Aim of the task: Exact copies of all the lines below are needed, without the pictures.

Data for review START

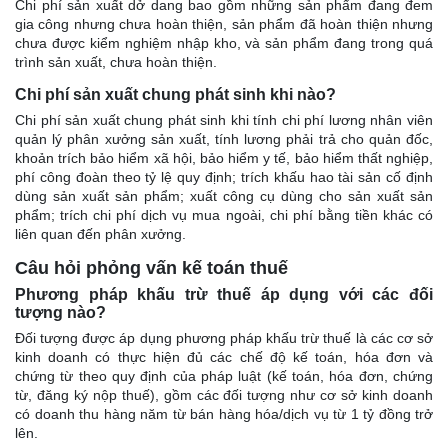
Chi phí sản xuất dở dang bao gồm những sản phẩm đang đem
gia công nhưng chưa hoàn thiện, sản phẩm đã hoàn thiện nhưng
chưa được kiểm nghiệm nhập kho, và sản phẩm đang trong quá
trình sản xuất, chưa hoàn thiện.
Chi phí sản xuất chung phát sinh khi nào?
Chi phí sản xuất chung phát sinh khi tính chi phí lương nhân viên
quản lý phân xưởng sản xuất, tính lương phải trả cho quản đốc,
khoản trích bảo hiểm xã hội, bảo hiểm y tế, bảo hiểm thất nghiệp,
phí công đoàn theo tỷ lệ quy định; trích khấu hao tài sản cố định
dùng sản xuất sản phẩm; xuất công cụ dùng cho sản xuất sản
phẩm; trích chi phí dịch vụ mua ngoài, chi phí bằng tiền khác có
liên quan đến phân xưởng.
Câu hỏi phỏng vấn kế toán thuế
Phương pháp khấu trừ thuế áp dụng với các đối
tượng nào?
Đối tượng được áp dụng phương pháp khấu trừ thuế là các cơ sở
kinh doanh có thực hiện đủ các chế độ kế toán, hóa đơn và
chứng từ theo quy định của pháp luật (kế toán, hóa đơn, chứng
từ, đăng ký nộp thuế), gồm các đối tượng như cơ sở kinh doanh
có doanh thu hàng năm từ bán hàng hóa/dịch vụ từ 1 tỷ đồng trở
lên.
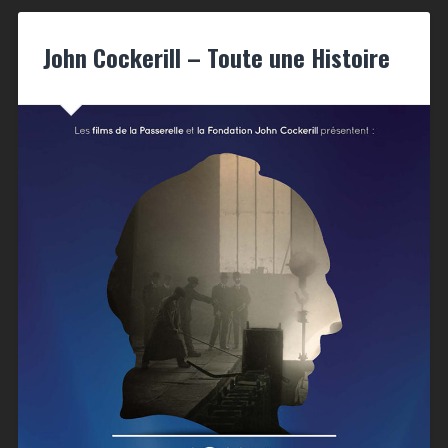
John Cockerill – Toute une Histoire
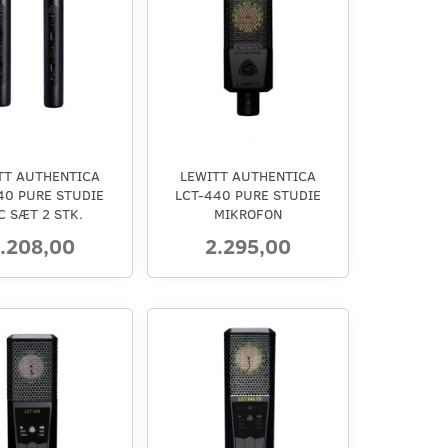
TT AUTHENTICA
LEWITT AUTHENTICA
40 PURE STUDIE
LCT-440 PURE STUDIE
C SÆT 2 STK.
MIKROFON
.208,00
2.295,00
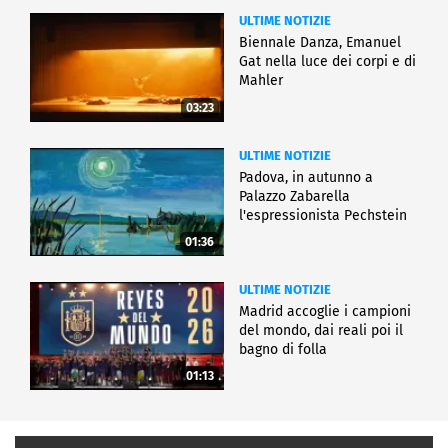
ULTIME NOTIZIE
Biennale Danza, Emanuel
Gat nella luce dei corpi e di
Mahler
03:23
ULTIME NOTIZIE
Padova, in autunno a
Palazzo Zabarella
l'espressionista Pechstein
01:36
ULTIME NOTIZIE
Madrid accoglie i campioni
del mondo, dai reali poi il
bagno di folla
01:13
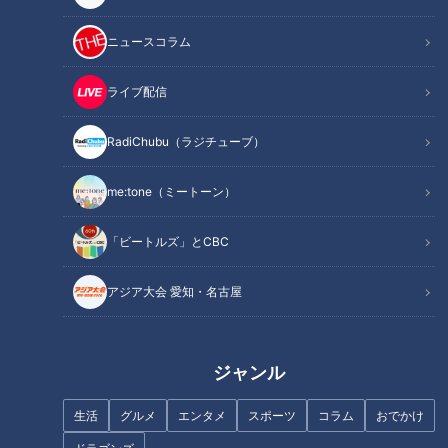
ニュースコラム
ライブ配信
超簡単！ぐっすり眠れる方法…
「些細なことで怒る」認知症一
「睡眠不足」で健康リスクも！
歩手前かも？…「認知症グレー
RadiChubu（ラジチューブ）
最新研究で改善！睡眠のお悩み
ゾーン」から回復する方法
me:tone（ミートーン）
「ビートルズ」とCBC
アジア大会 愛知・名古屋
「夏の脳梗塞」熱中症に似てい
医師が実践する夏バテ予防法！
る！？…生死の分かれ道！経験
者から学ぶ“発症時の身体の異
ジャンル
変”
生活
グルメ
エンタメ
スポーツ
コラム
おでかけ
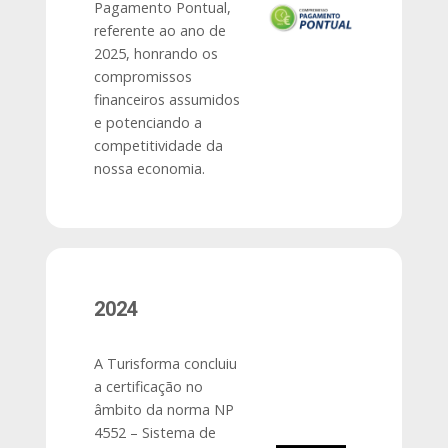
Pagamento Pontual,
referente ao ano de
2025, honrando os
compromissos
financeiros assumidos
e potenciando a
competitividade da
nossa economia.
2024
A Turisforma concluiu
a certificação no
âmbito da norma NP
4552 – Sistema de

Data for review END

Reply to the exercise:
Chi phí sản xuất dở dang bao gồm những sản phẩm đang đem
gia công nhưng chưa hoàn thiện, sản phẩm đã hoàn thiện nhưng
chưa được kiểm nghiệm nhập kho, và sản phẩm đang trong quá
trình sản xuất, chưa hoàn thiện.
Chi phí sản xuất chung phát sinh khi nào?
Chi phí sản xuất chung phát sinh khi tính chi phí lương nhân viên
quản lý phân xưởng sản xuất, tính lương phải trả cho quản đốc,
khoản trích bảo hiểm xã hội, bảo hiểm y tế, bảo hiểm thất nghiệp,
phí công đoàn theo tỷ lệ quy định; trích khấu hao tài sản cố định
dùng sản xuất sản phẩm; xuất công cụ dùng cho sản xuất sản
phẩm; trích chi phí dịch vụ mua ngoài, chi phí bằng tiền khác có
liên quan đến phân xưởng.
Câu hỏi phỏng vấn kế toán thuế
Phương pháp khấu trừ thuế áp dụng với các đối
tượng nào?
Đối tượng được áp dụng phương pháp khấu trừ thuế là các cơ sở
kinh doanh có thực hiện đủ các chế độ kế toán, hóa đơn và
chứng từ theo quy định của pháp luật (kế toán, hóa đơn, chứng
từ, đăng ký nộp thuế), gồm các đối tượng như cơ sở kinh doanh
có doanh thu hàng năm từ bán hàng hóa/dịch vụ từ 1 tỷ đồng trở
lên.
John Cockerill – Toute une Histoire
TT AUTHENTICA
LEWITT AUTHENTICA
40 PURE STUDIE
LCT-440 PURE STUDIE
C SÆT 2 STK.
MIKROFON
.208,00
2.295,00
ULTIME NOTIZIE
Biennale Danza, Emanuel
Gat nella luce dei corpi e di
Mahler
03:23
ULTIME NOTIZIE
Padova, in autunno a
Palazzo Zabarella
l'espressionista Pechstein
01:36
ULTIME NOTIZIE
Madrid accoglie i campioni
del mondo, dai reali poi il
bagno di folla
01:13
ニュースコラム
ライブ配信
超簡単！ぐっすり眠れる方法…
「些細なことで怒る」認知症一
「睡眠不足」で健康リスクも！
歩手前かも？…「認知症グレー
RadiChubu（ラジチューブ）
最新研究で改善！睡眠のお悩み
ゾーン」から回復する方法
me:tone（ミートーン）
「ビートルズ」とCBC
アジア大会 愛知・名古屋
「夏の脳梗塞」熱中症に似てい
医師が実践する夏バテ予防法！
る！？…生死の分かれ道！経験
者から学ぶ“発症時の身体の異
ジャンル
変”
生活
グルメ
エンタメ
スポーツ
コラム
おでかけ
Pagamento Pontual,
referente ao ano de
2025, honrando os
compromissos
financeiros assumidos
e potenciando a
competitividade da
nossa economia.
2024
A Turisforma concluiu
a certificação no
âmbito da norma NP
4552 – Sistema de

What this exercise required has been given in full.